Wednesday, June 16, 1999

Camp lays new career paths

The Cincinnati Enquirer

        SHARONVILLE — With a mix of bricks and mortar, Christina Turner and Tia Oldfield were on their way Tuesday to experiencing a taste of a mason's life.

        The exercise was just part of a weeklong program at Scarlet Oaks Career Development Campus to expose students to different fields and to spark their interest in vocational education.

        More than 1,100 students from schools in Butler, Clermont, Clinton, Fayette, Hamilton and Warren counties are participating in similar camps this week at 11 sites.

        The emphasis is on careers in technology and the importance of math and science skills. The students also will receive information about labor market trends.

        “This is a way to expose them to some options and to some nontraditional careers,” said Jean Ciancio, spokeswoman for Great Oaks Institute of Technology and Career Development, which operates the Scarlet Oaks Career Development Campus.

        The camps offer activities in career planning, introduction to career and educational options, goal-setting and decision-making.

        A big part of the camp is the hands-on experience in business, construction, electronics, health and manufacturing technology. A college visit and an industry visit are also scheduled.

        This is the age to start getting students interested in vocational education. “They are getting ready to go into high school. Their minds are still open,” said Rodney Dunaway, coordinator for the Scarlet Oaks camp.

        Students who have been involved in vocational education are “interested in the business and computer-type stuff,” he said. “There is lack of interest in construction and machine trades.”

        Rick Davis, masonry instructor at Scarlet Oaks, said masonry workers are in high demand.

        “It's not the back-breaking thing it used to be,” Mr.
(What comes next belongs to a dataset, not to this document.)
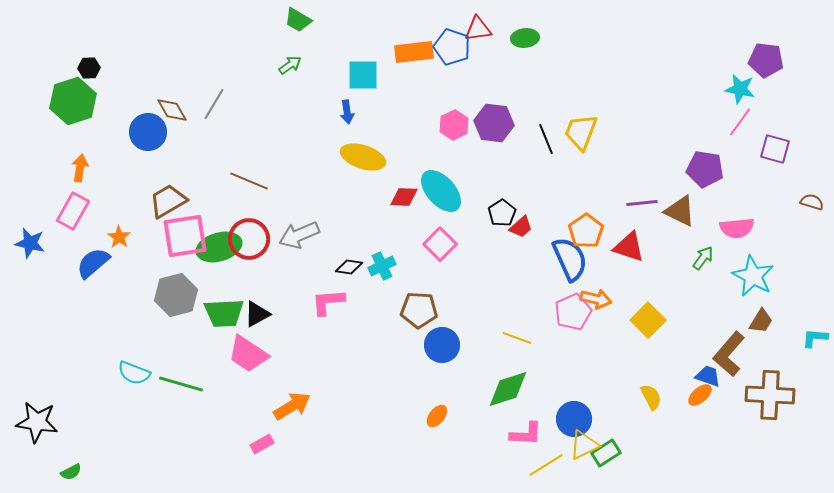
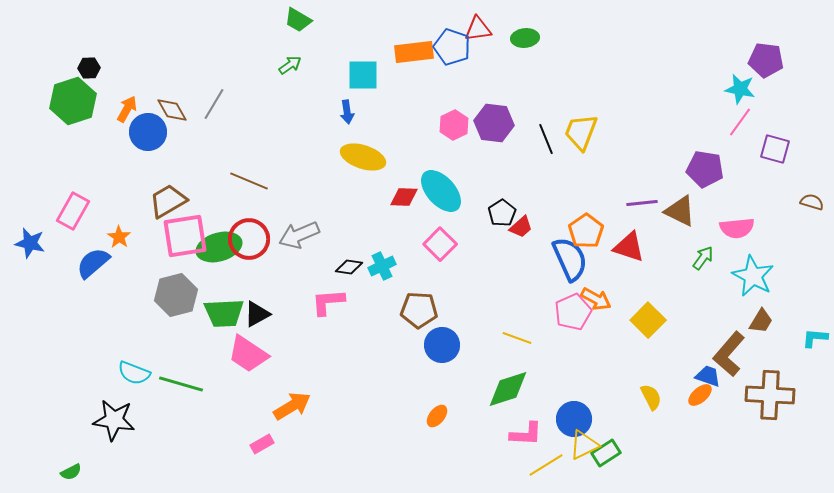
orange arrow at (80, 168): moved 47 px right, 59 px up; rotated 20 degrees clockwise
orange arrow at (596, 299): rotated 16 degrees clockwise
black star at (37, 422): moved 77 px right, 2 px up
Davis said.

        Before participating in the high-tech camp, Christina Turner had her share of brick-building when she built a house for her dog.

        Christina, 16, a ninth-grader at Norwood High School, decided to participate in the high-tech camp because it “was a good way to see what I can do and a good way to stay out of trouble at home.”

        Often a spectator when her father would do brick work, Tia Oldfield, 14, also a Norwood High School freshman, said she now has a new trade.

        “It is something new to learn,” Tia said. “My dad does this kind of stuff. I can help him now.”

        Computers also are part of the camp.

        Darlene Dunaway, business technology instructor at the tech camp, taught students the basics of using a digital camera.

        Josh James, 14, a ninth-grader at Winton Woods, said the tech camp has helped him to “find out what I wanted to do when I get older.”